De Boerderij van de Toekomst in Lelystad moet gaan functioneren als proeflocatie om ervaring op te doen met landbouw volgens agro-ecologische principes. In het ontwerp van deze Boerderij van de Toekomst wordt aandacht besteed aan gewasdiversiteit, technologie en verdienmodellen.
Boerderij van de Toekomst
De al bestaande proeftuin voor Agro-ecologie en Technologie van de WUR in Lelystad wordt uitgebreid en aangepast zodat onderzoekers ervaring op kunnen doen met de principes van kringlooplandbouw. Voor die aanpassing naar de Boerderij van de Toekomst is een ontwerp gemaakt. In dat ontwerp worden diverse aspecten van kringlooplandbouw uitgewerkt zoals agro-ecoologie, technologie, duurzame energie, circulariteit en verdienmodellen.
Proeflocatie
De Boerderij van de Toekomst moet duidelijk maken dat landbouw mogelijk is in harmonie met mens, maatschappij, natuur en landschap.
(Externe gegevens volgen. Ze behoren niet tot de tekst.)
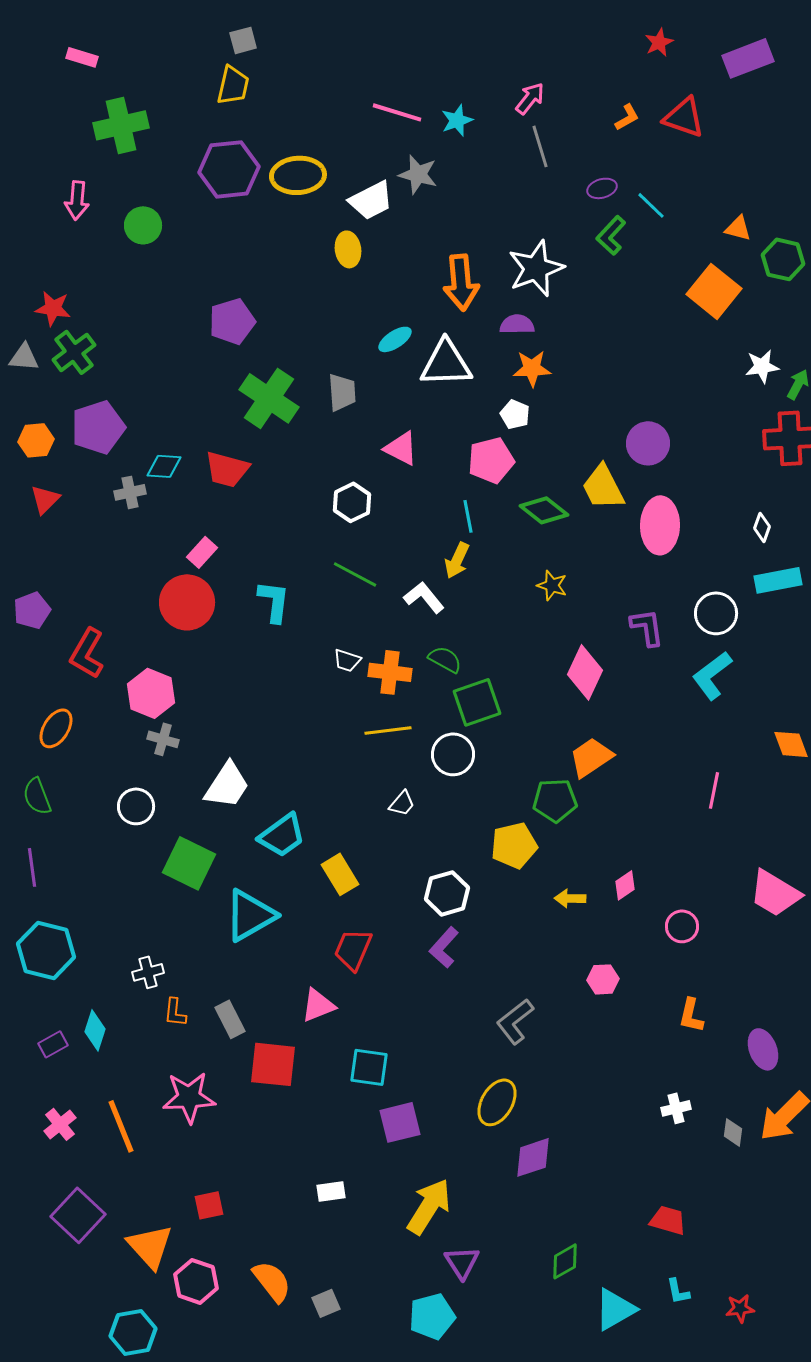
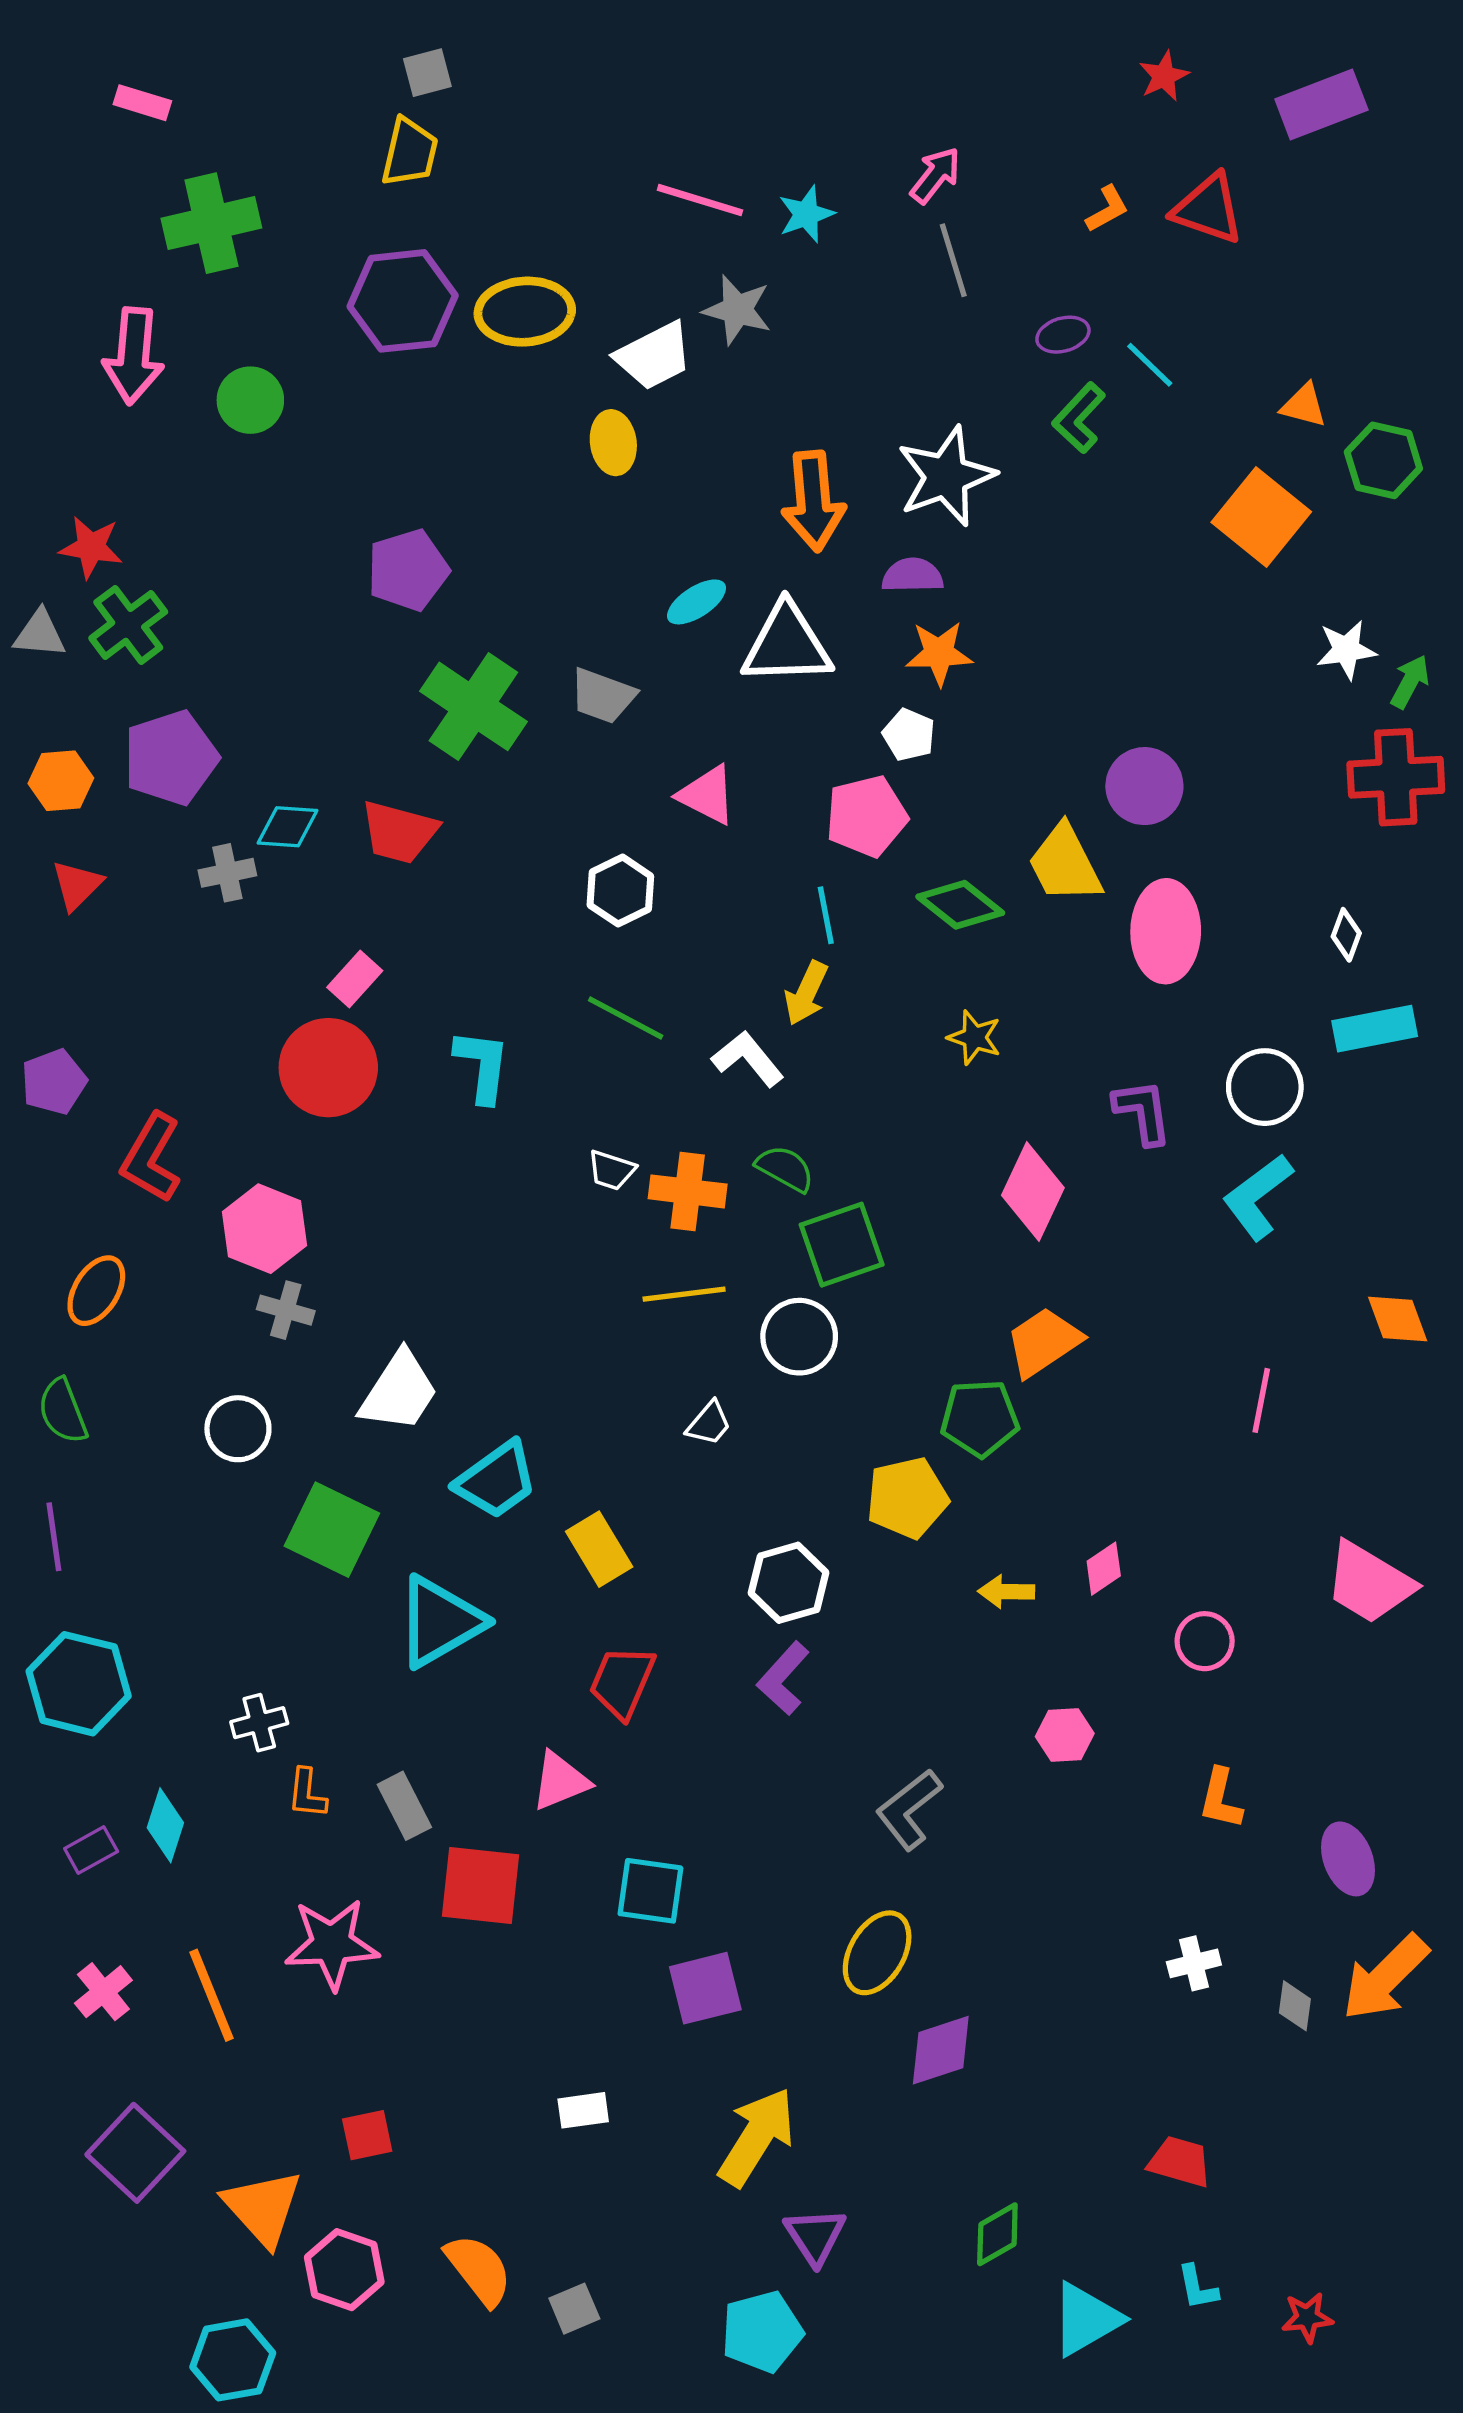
pink arrow: (77, 200) -> (134, 356), size x1.4
gray trapezoid: (342, 392) -> (603, 696), turned 114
Het biedt de boer een gezond inkomen en is gericht op langdurige continuïteit. Die landbouw moet voldoen aan doelen op gebied van herstel van natuurlijke hulpbronnen zoals bodem, water en functionele biodiversiteit.
De ervaringen op deze proeflocatie moet een weerbaar systeem opleveren dat in staat is tot minimaal gebruik van gewasbeschermingsmiddelen en minimaal gebruik van kunstmest. Er wordt zoveel gewerkt met circulaire stromen om planten- en bodemvoeding mogelijk te maken. In het ontwerp gaat het om een akkerbouwbedrijf dat samenwerkt met een veebedrijf.
Technologie
In het ontwerp worden een aantal aspecten verder uitgewerkt. Zo wordt gewerkt aan gewasdiversiteit door gebruik te maken van strokenteelt. Voor versterking van de biodiversiteit wordt er gewerkt met een ecologische infrastructuur die verbonden is met landschappelijke elementen rond het bedrijf zoals hagen, boomrijen, wegbermen, slootkanten. Op het bedrijf wordt gebruik gemaakt van technologische ontwikkeling denk aan big data, algoritmen, kunstmatige intelligentie en sensoren. Ook wordt technologie toegepast om over te schakelen van de inzet van fossiele energie naar duurzame energie.